*** Begin section ***

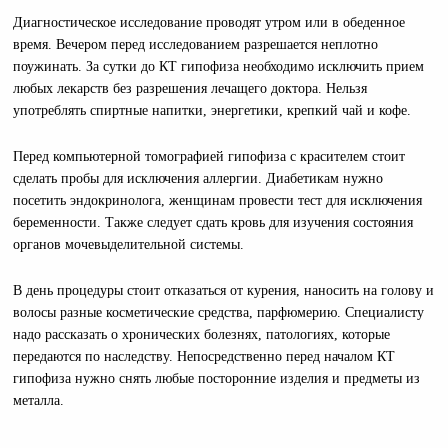
Диагностическое исследование проводят утром или в обеденное
время. Вечером перед исследованием разрешается неплотно
поужинать. За сутки до КТ гипофиза необходимо исключить прием
любых лекарств без разрешения лечащего доктора. Нельзя
употреблять спиртные напитки, энергетики, крепкий чай и кофе.
Перед компьютерной томографией гипофиза с красителем стоит
сделать пробы для исключения аллергии. Диабетикам нужно
посетить эндокринолога, женщинам провести тест для исключения
беременности. Также следует сдать кровь для изучения состояния
органов мочевыделительной системы.
В день процедуры стоит отказаться от курения, наносить на голову и
волосы разные косметические средства, парфюмерию. Специалисту
надо рассказать о хронических болезнях, патологиях, которые
передаются по наследству. Непосредственно перед началом КТ
гипофиза нужно снять любые посторонние изделия и предметы из
металла.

*** End section ***

TASK INSTRUCTIONS:
Each record above should be retyped exactly, with no pictures carried over.

YOUR RESPONSE:
Диагностическое исследование проводят утром или в обеденное
время. Вечером перед исследованием разрешается неплотно
поужинать. За сутки до КТ гипофиза необходимо исключить прием
любых лекарств без разрешения лечащего доктора. Нельзя
употреблять спиртные напитки, энергетики, крепкий чай и кофе.
Перед компьютерной томографией гипофиза с красителем стоит
сделать пробы для исключения аллергии. Диабетикам нужно
посетить эндокринолога, женщинам провести тест для исключения
беременности. Также следует сдать кровь для изучения состояния
органов мочевыделительной системы.
В день процедуры стоит отказаться от курения, наносить на голову и
волосы разные косметические средства, парфюмерию. Специалисту
надо рассказать о хронических болезнях, патологиях, которые
передаются по наследству. Непосредственно перед началом КТ
гипофиза нужно снять любые посторонние изделия и предметы из
металла.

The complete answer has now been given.